_Exercise aim_: Repeat the data exactly. Pictures stay out.
◇ ◇ ◇ ◇ ◇ ◇ ◇
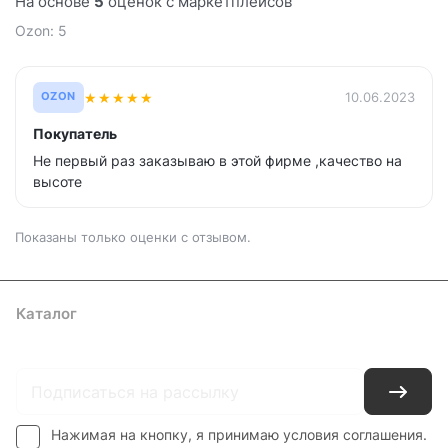
На основе
5
оценок с маркетплейсов
Ozon: 5
★
★
★
★
★
10.06.2023
OZON
Покупатель
Не первый раз заказываю в этой фирме ,качество на
высоте
Показаны только оценки с отзывом.
Каталог
Где купить
Условия оплаты
Условия доставки
Контакты
Нажимая на кнопку, я принимаю условия соглашения.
◇ ◇ ◇ ◇ ◇ ◇ ◇
_Task solution_:
На основе
5
оценок с маркетплейсов
Ozon: 5
★
★
★
★
★
10.06.2023
OZON
Покупатель
Не первый раз заказываю в этой фирме ,качество на
высоте
Показаны только оценки с отзывом.
Каталог
Где купить
Условия оплаты
Условия доставки
Контакты
Нажимая на кнопку, я принимаю условия соглашения.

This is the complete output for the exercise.